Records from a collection
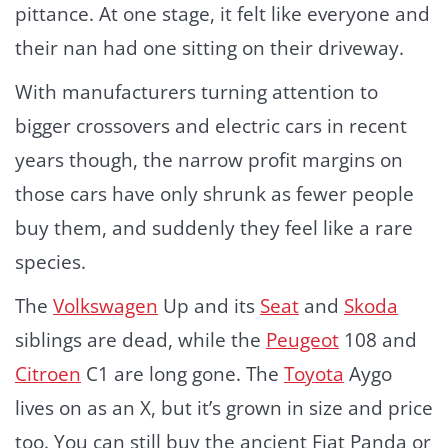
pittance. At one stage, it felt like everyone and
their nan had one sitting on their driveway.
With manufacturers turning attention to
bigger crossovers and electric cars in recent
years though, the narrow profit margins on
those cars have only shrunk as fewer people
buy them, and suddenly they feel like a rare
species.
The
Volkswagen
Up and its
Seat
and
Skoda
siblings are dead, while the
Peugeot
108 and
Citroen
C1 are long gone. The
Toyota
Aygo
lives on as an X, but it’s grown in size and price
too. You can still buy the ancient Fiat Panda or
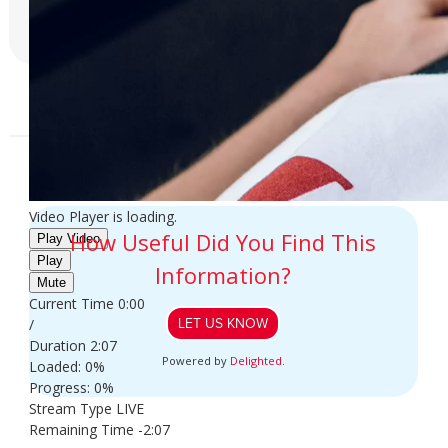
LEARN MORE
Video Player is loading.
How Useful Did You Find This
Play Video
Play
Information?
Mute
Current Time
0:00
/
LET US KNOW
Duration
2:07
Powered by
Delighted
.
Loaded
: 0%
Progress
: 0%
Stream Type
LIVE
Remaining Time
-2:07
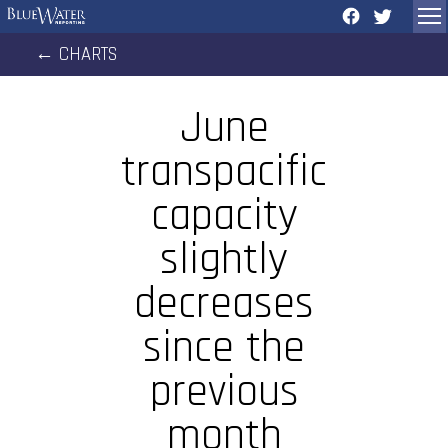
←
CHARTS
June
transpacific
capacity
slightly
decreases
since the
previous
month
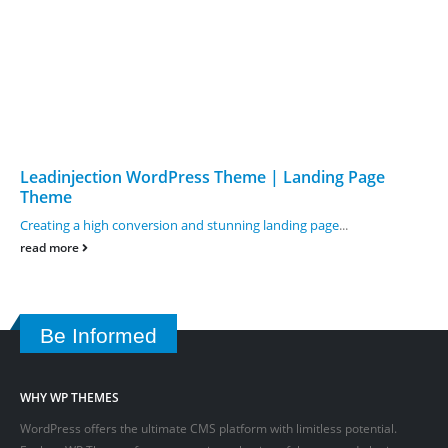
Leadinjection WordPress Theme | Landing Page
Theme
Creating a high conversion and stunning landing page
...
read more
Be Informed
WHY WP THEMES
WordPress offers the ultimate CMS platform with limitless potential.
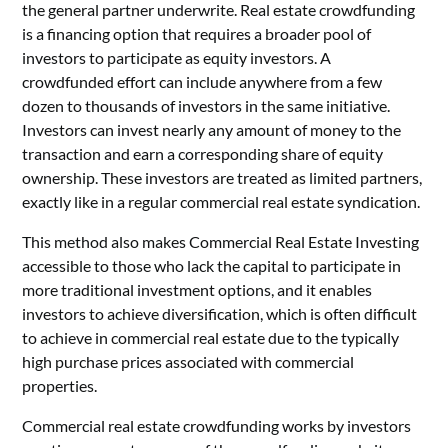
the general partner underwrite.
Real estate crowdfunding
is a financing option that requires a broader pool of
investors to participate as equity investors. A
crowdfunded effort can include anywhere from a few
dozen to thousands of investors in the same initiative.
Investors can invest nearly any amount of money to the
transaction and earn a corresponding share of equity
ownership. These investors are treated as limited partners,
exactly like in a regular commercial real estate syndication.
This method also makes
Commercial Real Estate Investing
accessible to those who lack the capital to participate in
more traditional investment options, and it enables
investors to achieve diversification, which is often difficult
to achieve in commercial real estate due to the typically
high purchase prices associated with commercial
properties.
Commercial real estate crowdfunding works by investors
---
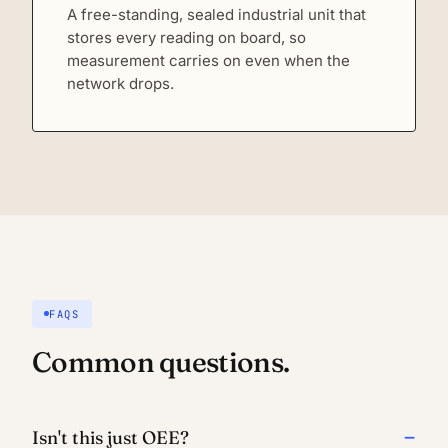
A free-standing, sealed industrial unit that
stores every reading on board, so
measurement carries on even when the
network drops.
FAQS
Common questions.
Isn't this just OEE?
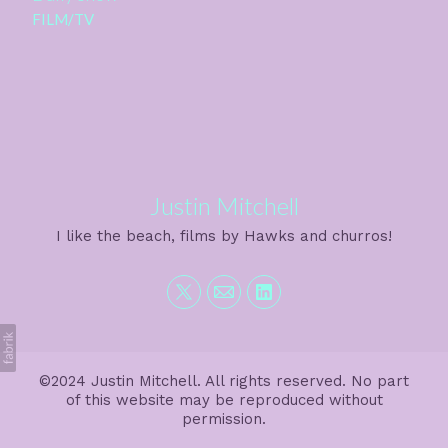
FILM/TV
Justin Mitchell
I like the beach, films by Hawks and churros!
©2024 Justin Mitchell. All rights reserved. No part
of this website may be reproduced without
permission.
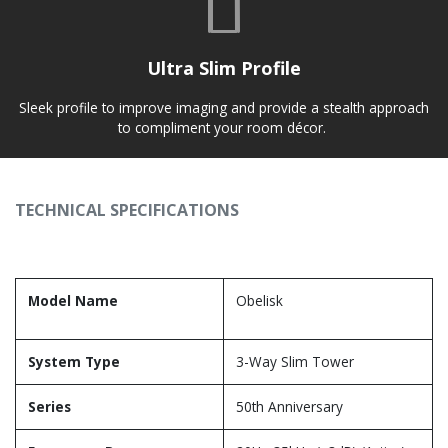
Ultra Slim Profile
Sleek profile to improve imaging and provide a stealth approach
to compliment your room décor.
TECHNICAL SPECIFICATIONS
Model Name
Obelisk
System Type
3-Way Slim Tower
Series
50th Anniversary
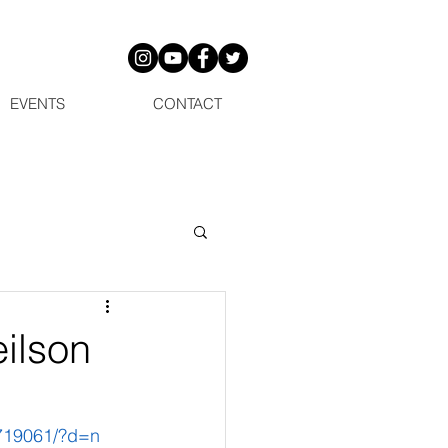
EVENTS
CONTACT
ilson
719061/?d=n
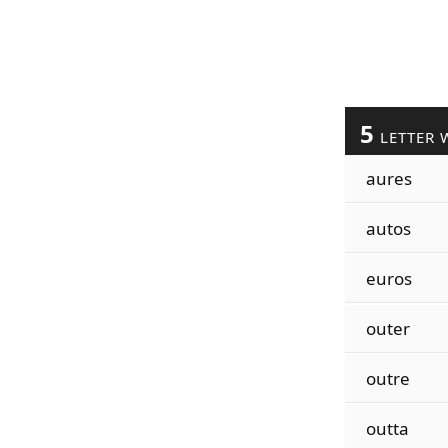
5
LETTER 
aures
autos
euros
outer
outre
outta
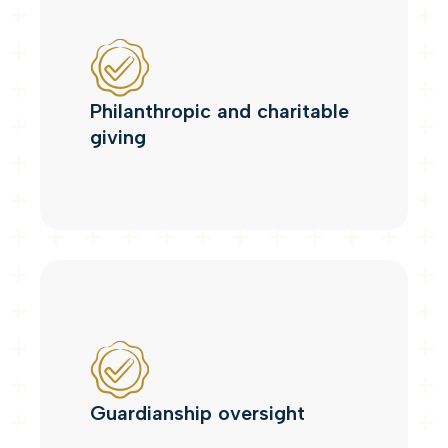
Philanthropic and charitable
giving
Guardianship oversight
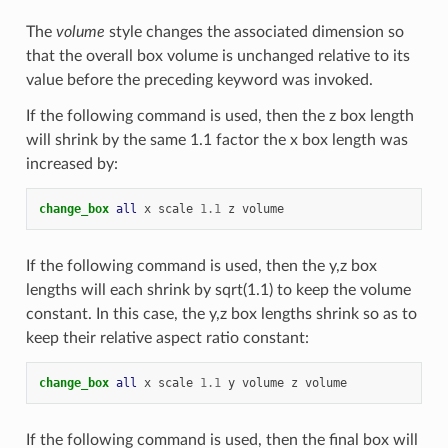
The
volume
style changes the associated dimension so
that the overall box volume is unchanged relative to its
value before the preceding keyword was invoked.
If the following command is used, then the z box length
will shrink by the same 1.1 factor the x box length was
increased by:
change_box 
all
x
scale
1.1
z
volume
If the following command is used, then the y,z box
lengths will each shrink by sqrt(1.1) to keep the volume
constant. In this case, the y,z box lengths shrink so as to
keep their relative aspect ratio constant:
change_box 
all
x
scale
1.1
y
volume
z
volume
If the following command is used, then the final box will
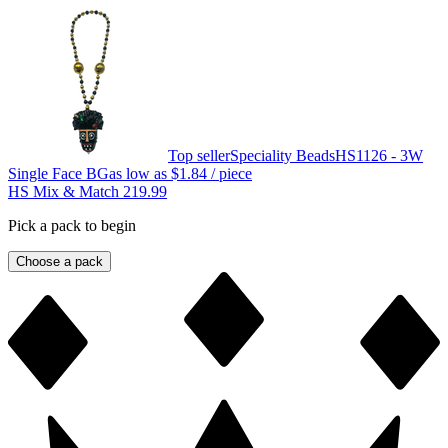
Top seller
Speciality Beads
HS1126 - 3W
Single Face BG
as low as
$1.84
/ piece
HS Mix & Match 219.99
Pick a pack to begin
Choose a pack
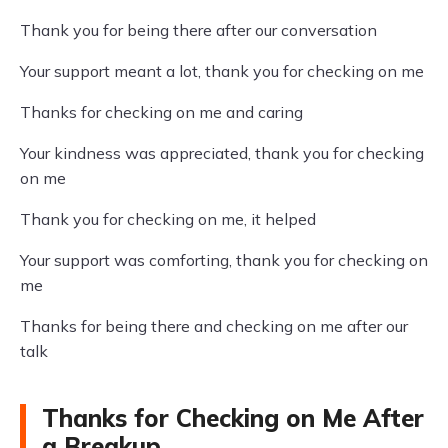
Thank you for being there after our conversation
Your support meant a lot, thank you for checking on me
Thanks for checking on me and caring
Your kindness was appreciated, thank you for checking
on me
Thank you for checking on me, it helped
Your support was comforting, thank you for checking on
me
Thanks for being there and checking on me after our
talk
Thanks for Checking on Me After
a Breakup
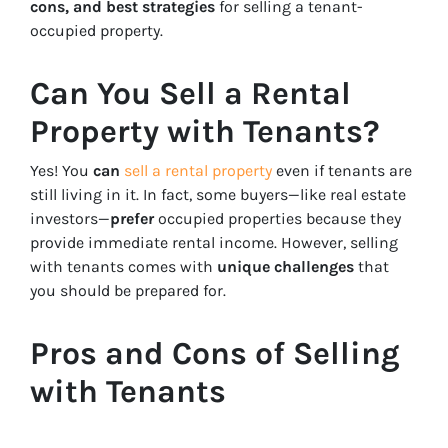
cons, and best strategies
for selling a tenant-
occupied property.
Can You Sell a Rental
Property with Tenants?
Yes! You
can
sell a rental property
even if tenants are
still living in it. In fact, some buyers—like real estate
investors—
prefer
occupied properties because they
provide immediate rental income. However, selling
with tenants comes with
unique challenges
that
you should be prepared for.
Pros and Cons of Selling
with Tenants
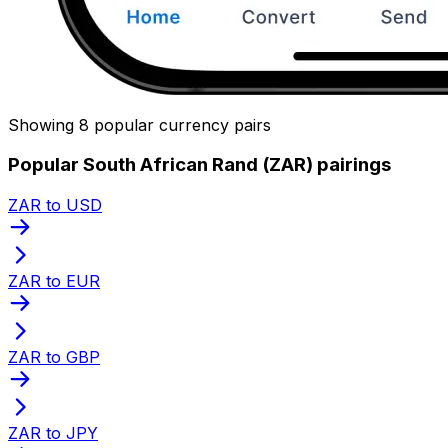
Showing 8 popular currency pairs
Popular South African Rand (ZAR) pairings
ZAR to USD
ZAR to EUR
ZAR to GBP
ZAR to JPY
---
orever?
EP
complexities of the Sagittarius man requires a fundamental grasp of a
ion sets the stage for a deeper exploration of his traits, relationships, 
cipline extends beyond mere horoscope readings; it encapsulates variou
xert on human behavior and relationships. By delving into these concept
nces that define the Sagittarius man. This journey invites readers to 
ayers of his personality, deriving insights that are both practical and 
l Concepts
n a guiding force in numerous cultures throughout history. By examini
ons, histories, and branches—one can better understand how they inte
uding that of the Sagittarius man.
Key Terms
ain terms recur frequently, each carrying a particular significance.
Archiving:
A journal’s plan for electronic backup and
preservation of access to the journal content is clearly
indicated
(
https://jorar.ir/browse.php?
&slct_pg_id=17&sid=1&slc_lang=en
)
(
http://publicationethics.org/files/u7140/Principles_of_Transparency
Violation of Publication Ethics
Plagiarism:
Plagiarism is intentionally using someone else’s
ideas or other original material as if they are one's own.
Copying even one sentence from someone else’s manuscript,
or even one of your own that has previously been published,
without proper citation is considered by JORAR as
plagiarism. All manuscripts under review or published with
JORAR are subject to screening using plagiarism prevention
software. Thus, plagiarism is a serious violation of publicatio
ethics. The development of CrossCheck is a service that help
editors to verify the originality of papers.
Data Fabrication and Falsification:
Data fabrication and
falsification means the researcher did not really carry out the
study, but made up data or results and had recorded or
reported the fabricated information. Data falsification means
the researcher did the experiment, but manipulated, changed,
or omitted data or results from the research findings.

Problem statement
Copy word for word the span of the records above that begins at the line with "pittance. At one" and ends at the line with "transaction and earn", including those two lines but not the pictures.

Result for this task
pittance. At one stage, it felt like everyone and
their nan had one sitting on their driveway.
With manufacturers turning attention to
bigger crossovers and electric cars in recent
years though, the narrow profit margins on
those cars have only shrunk as fewer people
buy them, and suddenly they feel like a rare
species.
The
Volkswagen
Up and its
Seat
and
Skoda
siblings are dead, while the
Peugeot
108 and
Citroen
C1 are long gone. The
Toyota
Aygo
lives on as an X, but it’s grown in size and price
too. You can still buy the ancient Fiat Panda or
LEARN MORE
Video Player is loading.
How Useful Did You Find This
Play Video
Play
Information?
Mute
Current Time
0:00
/
LET US KNOW
Duration
2:07
Powered by
Delighted
.
Loaded
: 0%
Progress
: 0%
Stream Type
LIVE
Remaining Time
-2:07
←
CHARTS
June
transpacific
capacity
slightly
decreases
since the
previous
month
Leadinjection WordPress Theme | Landing Page
Theme
Creating a high conversion and stunning landing page
...
read more
Be Informed
WHY WP THEMES
WordPress offers the ultimate CMS platform with limitless potential.
the general partner underwrite.
Real estate crowdfunding
is a financing option that requires a broader pool of
investors to participate as equity investors. A
crowdfunded effort can include anywhere from a few
dozen to thousands of investors in the same initiative.
Investors can invest nearly any amount of money to the
transaction and earn a corresponding share of equity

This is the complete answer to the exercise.